The case began to look like what it was, the appeasement of rightist hysteria by supposedly independent law officers. The judge told the jurors that they could only consider if Pottle and Randle were guilty in law. They had no other choice. He was rebuked by Pottle in a magnificent speech from the dock. No judge, no prosecutor, no force on earth could stand between English jurors and their conscience, he said. They were free to ask if it was morally right to go along with governments and spies who "lie, cheat and manipulate" and to acquit him.
Pottle turned in the dock and pointed to the steep steps to the cells: "They lead to a sewer called the British prison system.
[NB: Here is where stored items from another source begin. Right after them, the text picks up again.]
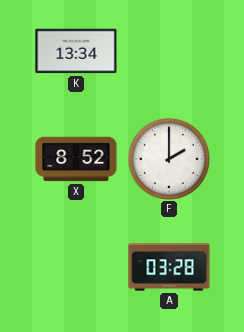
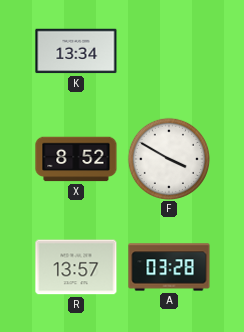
F: 2:00 -> 3:50
R: none -> 13:57
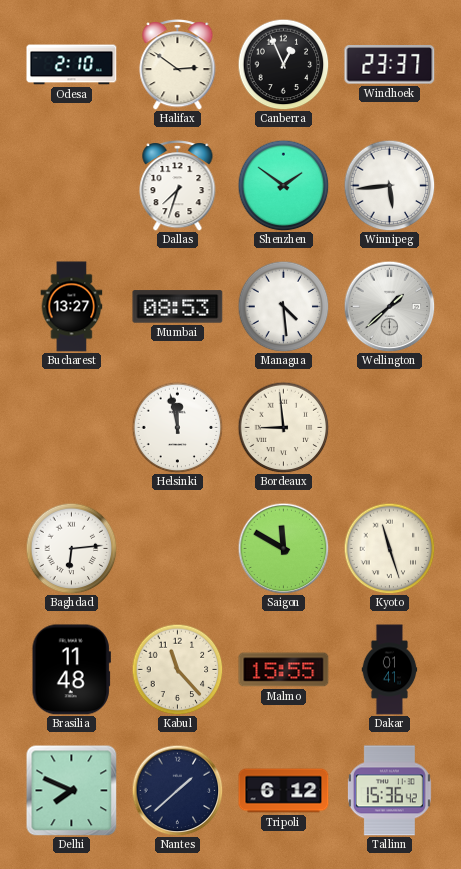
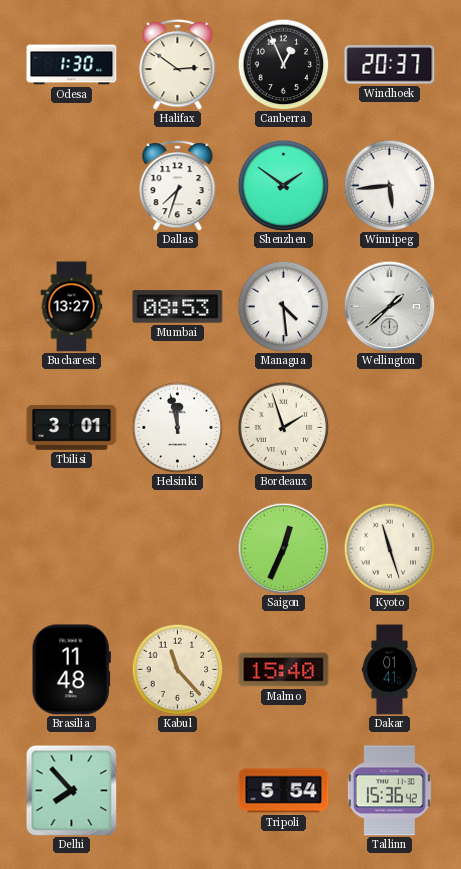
Odesa: 2:10 -> 1:30
Windhoek: 23:37 -> 20:37
Tbilisi: none -> 3:01
Bordeaux: 8:59 -> 1:57
Baghdad: 6:14 -> none
Saigon: 11:50 -> 12:34
Malmo: 15:55 -> 15:40
Delhi: 7:49 -> 7:53
Nantes: 1:38 -> none
Tripoli: 6:12 -> 5:54
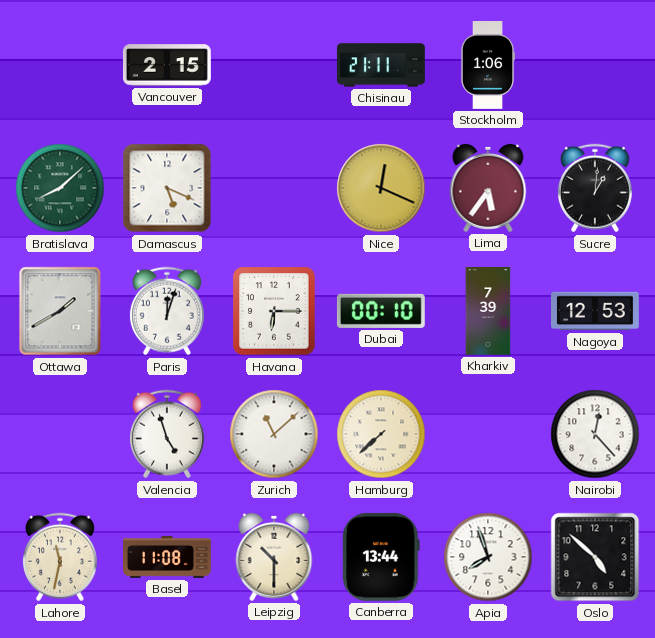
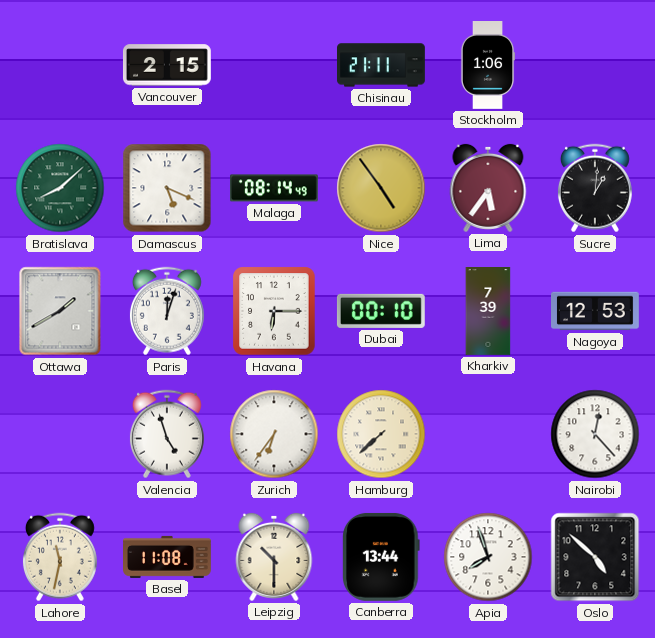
Malaga: none -> 08:14
Nice: 12:19 -> 4:54
Zurich: 11:08 -> 6:36
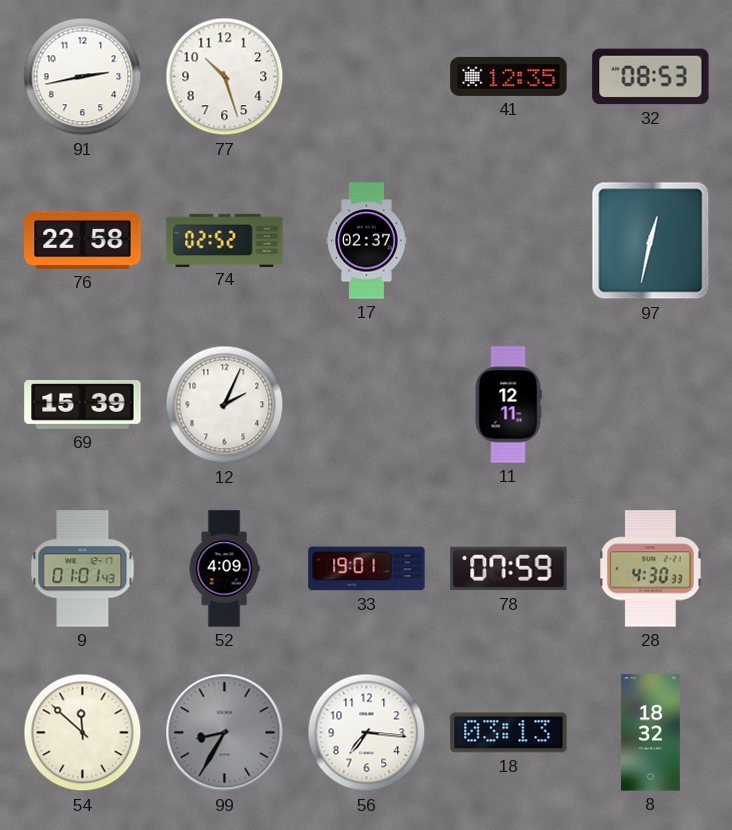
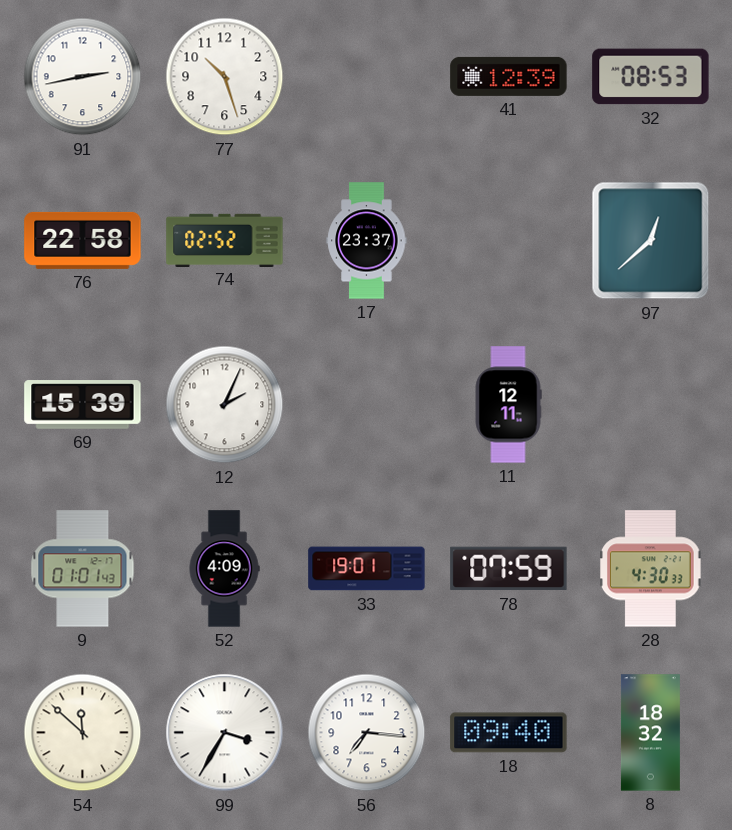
41: 12:35 -> 12:39
17: 02:37 -> 23:37
97: 12:32 -> 12:38
99: 8:35 -> 3:35
99 dial: grey -> white
18: 03:13 -> 09:40
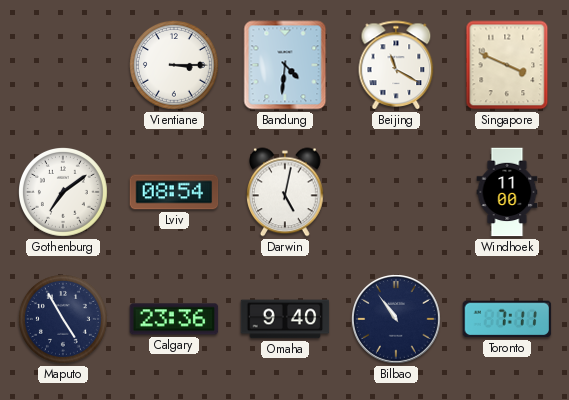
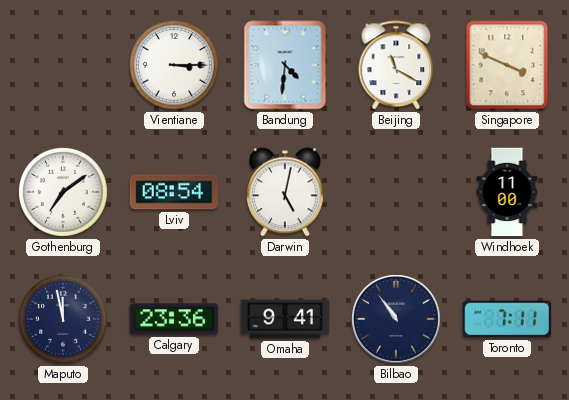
Maputo: 4:55 -> 11:58
Omaha: 9:40 -> 9:41
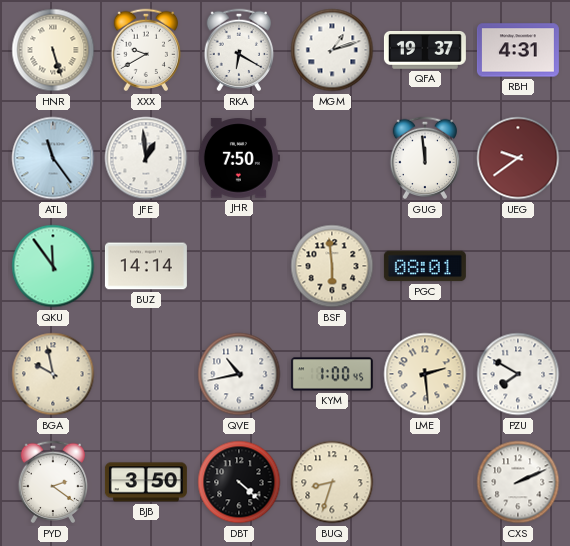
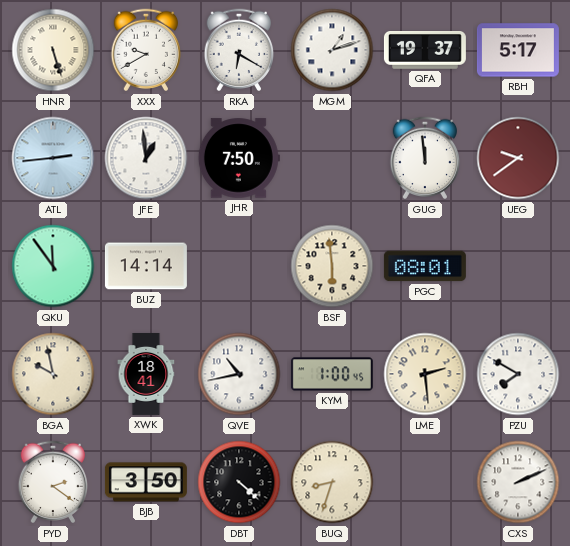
RBH: 4:31 -> 5:17
ATL: 11:24 -> 2:44
XWK: none -> 18:41
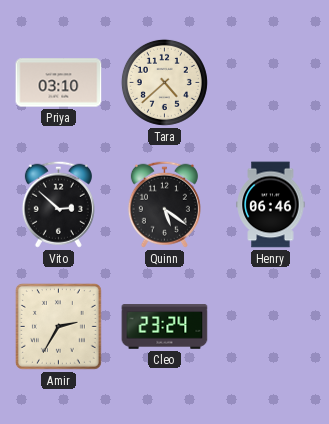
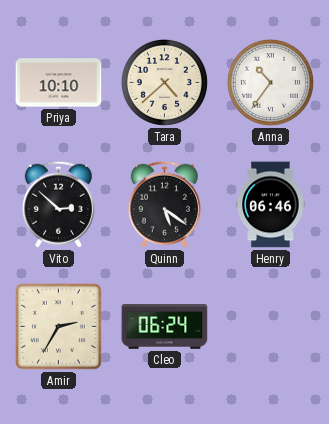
Priya: 03:10 -> 10:10
Anna: none -> 10:36
Cleo: 23:24 -> 06:24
To send a man down them for 42 years is a death sentence. I have no apologies to make and no regrets."
The court erupted. My Observer colleague John Sweeney forgot about the laws of contempt, and bellowed at the jury: "You can't convict a man after a speech like that." They didn't.
The next day, the press condemned a "perverse" verdict. It was nothing of the sort. The jury had decided to have no part in a show trial. They put justice before the law, as juries have done for centuries.
Authoritarian politicians have always hated them for this, which is why Jack Straw, Lord Irvine and every second creep you meet in Whitehall wants to slash the right to trial by jury - and why we need successors to Pat Pottle to fight them with humanity and resolution.